Here I go. I am about to walk into one of the biggest sucker's games in the whole world of economics: declaring that the U.S. consumer is tapped out, so desperately in hock and troubled about the future that he finally just can't spend like it's 1999 anymore. And to be clear, that is what I'm declaring. Unless I can talk myself out of it by the end of the column.I must be nuts. One of the most reliable ways to look like a business dope over the past several years has been to announce that the consumer spending party is finally over. Every year, usually in the fourth quarter, assorted boffins prove beyond doubt that U.S. consumers cannot possibly keep spending as they have been. Consumers then ignore those reports and keep right on spending anyway.
The question of consumer behavior is enormously important because more than 70% of U.S. economic activity is consumer spending. Most companies thus depend on our buying, which means that most of the valuation of the U.S. stock market depends on it also.
And because we buy so many imports - almost $2 trillion worth last year - plenty of foreign economies depend on us as well. So it's easy to see why everybody wonders what U.S. consumers will do next.

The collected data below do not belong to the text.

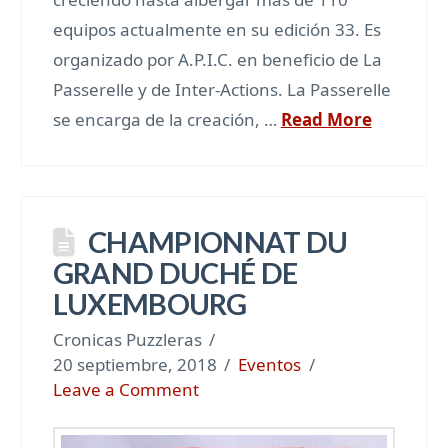
equipos actualmente en su edición 33. Es
organizado por A.P.I.C. en beneficio de La
Passerelle y de Inter-Actions. La Passerelle
se encarga de la creación, …
Read More
CHAMPIONNAT DU
GRAND DUCHÉ DE
LUXEMBOURG
Cronicas Puzzleras
20 septiembre, 2018
Eventos
Leave a Comment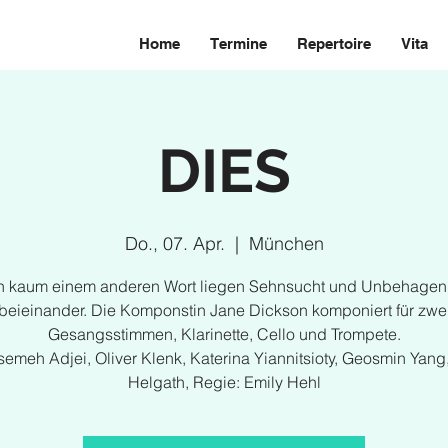
Home
Termine
Repertoire
Vita
DIES
Do., 07. Apr.
  |  
München
. In kaum einem anderen Wort liegen Sehnsucht und Unbehagen
beieinander. Die Komponstin Jane Dickson komponiert für zwe
Gesangsstimmen, Klarinette, Cello und Trompete.
semeh Adjei, Oliver Klenk, Katerina Yiannitsioty, Geosmin Yang
Helgath, Regie: Emily Hehl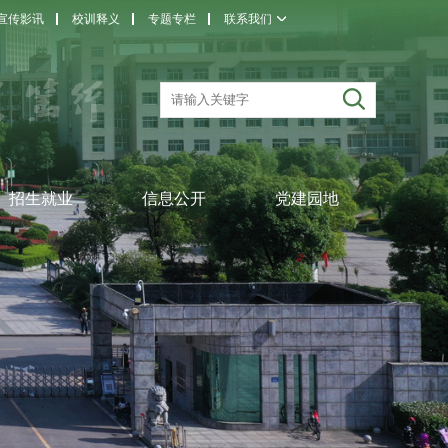
宣传影讯
校训释义
专题专栏
联系我们
招生就业
信息公开
党建园地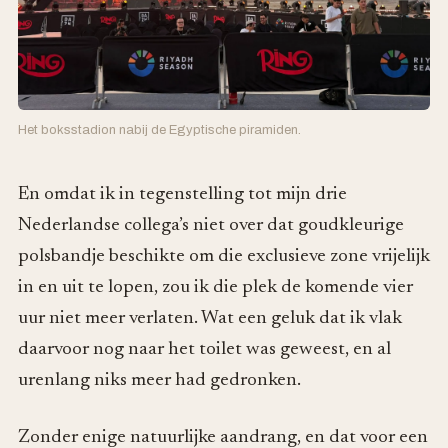
Het boksstadion nabij de Egyptische piramiden.
En omdat ik in tegenstelling tot mijn drie
Nederlandse collega’s niet over dat goudkleurige
polsbandje beschikte om die exclusieve zone vrijelijk
in en uit te lopen, zou ik die plek de komende vier
uur niet meer verlaten. Wat een geluk dat ik vlak
daarvoor nog naar het toilet was geweest, en al
urenlang niks meer had gedronken.
Zonder enige natuurlijke aandrang, en dat voor een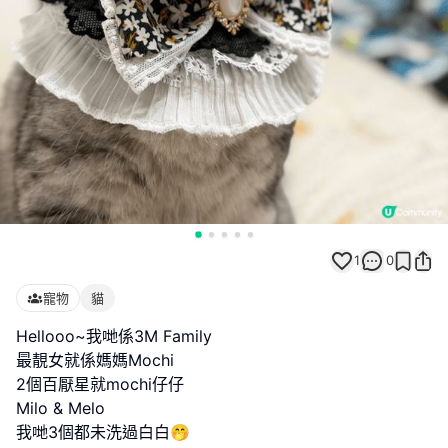
1
0
寵物
貓
Hellooo~我哋係3M Family
最靚女就係媽媽Mochi
2個百厭星就mochi仔仔
Milo & Melo
我哋3個都未洗過白白🤭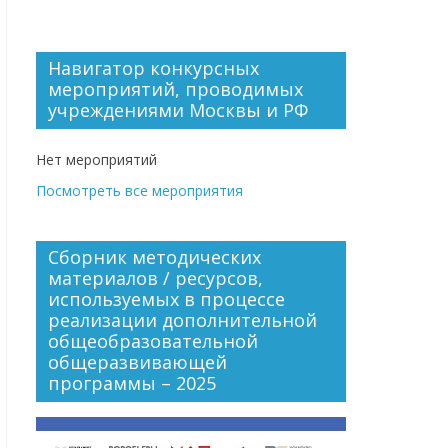
Навигатор конкурсных
мероприятий, проводимых
учреждениями Москвы и РФ
Нет мероприятий
Посмотреть все мероприятия
Сборник методических
материалов / ресурсов,
используемых в процессе
реализации дополнительной
общеобразовательной
общеразвивающей
программы – 2025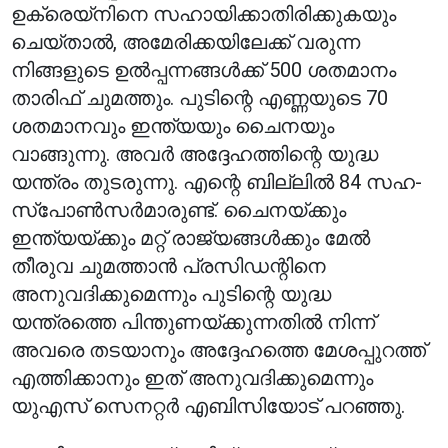
ഉക്രെയ്‌നിനെ സഹായിക്കാതിരിക്കുകയും
ചെയ്താൽ, അമേരിക്കയിലേക്ക് വരുന്ന
നിങ്ങളുടെ ഉൽപ്പന്നങ്ങൾക്ക് 500 ശതമാനം
താരിഫ് ചുമത്തും. പുടിന്റെ എണ്ണയുടെ 70
ശതമാനവും ഇന്ത്യയും ചൈനയും
വാങ്ങുന്നു. അവർ അദ്ദേഹത്തിന്റെ യുദ്ധ
യന്ത്രം തുടരുന്നു. എന്റെ ബില്ലിൽ 84 സഹ-
സ്‌പോൺസർമാരുണ്ട്. ചൈനയ്ക്കും
ഇന്ത്യയ്ക്കും മറ്റ് രാജ്യങ്ങൾക്കും മേൽ
തീരുവ ചുമത്താൻ പ്രസിഡന്റിനെ
അനുവദിക്കുമെന്നും പുടിന്റെ യുദ്ധ
യന്ത്രത്തെ പിന്തുണയ്ക്കുന്നതിൽ നിന്ന്
അവരെ തടയാനും അദ്ദേഹത്തെ മേശപ്പുറത്ത്
എത്തിക്കാനും ഇത് അനുവദിക്കുമെന്നും
യുഎസ് സെനറ്റർ എബിസിയോട് പറഞ്ഞു.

It's also easy to see why all kinds of analysts figured we simply had to stop spending big a long time ago. A year or two back you could observe that interest rates were rising as the Fed kept ratcheting up, cash-out mortgage refinancings were declining, the housing boom was looking like a bubble, real total pay was flat, credit card debt was ballooning, and the personal savings rate had gone negative for the first time since the Depression.